New government warned: Housebuyers need your help

<em>Picture: Lou Murphy</em>
Picture: Lou Murphy

The Council of Mortgage Lenders (CML) has reported a drop in arrears and repossessions in England for the first quarter of the year. At the same time, it warned against complacency and joined the Building Societies Association and pressure groups, including the charity, Shelter, in writing to the new government asking it to help the thousands at risk of losing their homes.

In a joint letter to the new Chancellor, George Osborne, and the new Business Secretary, Vince Cable, they call for a clear commitment to extend current support measures for borrowers in most financial difficulty. They pointed out that the drop in repossessions was “deeply dependent on current low interest rates and the time-limited policy measures currently in place”.

As the letter explains: “There is a risk that higher interest rates or unemployment would tip into arrears a number of finely-balanced households who are currently coping, and would undermine the capacity of households struggling to get back on their feet.”

In the view of CML director general, Michael Coogan, while all eyes are on the new government and what steps it will take to address the economy, “we cannot emphasise too strongly the importance of continuing to fund the support mechanisms that are proving effective in containing mortgage arrears and repossessions.
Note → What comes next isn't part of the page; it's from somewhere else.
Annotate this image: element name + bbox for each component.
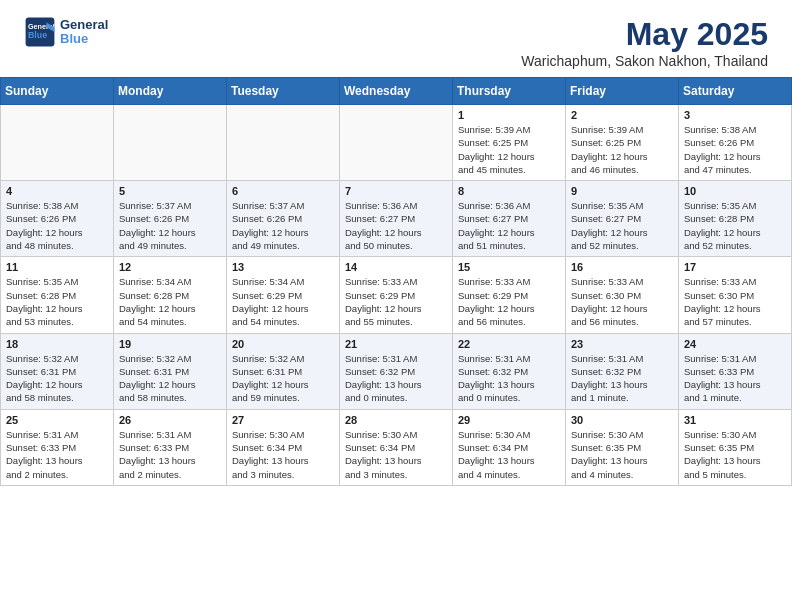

“We are acutely conscious of the beneficial influence that low interest rates and the package of support have played so far. The dampening effects on households and the wider housing market that fiscal tightening is likely to exert are still to be felt, but it should be a key priority to support borrowers most in need and maintain funding for the government’s housing policies.”

To reinforce the point, Shelter commissioned a substantial survey from YouGov. Interviewing almost 4,500 people in Britain, it found that 29 per cent of mortgage holders had not thought about how they would pay their mortgage if interest rates go up – equivalent to 5.4 million adults across the country.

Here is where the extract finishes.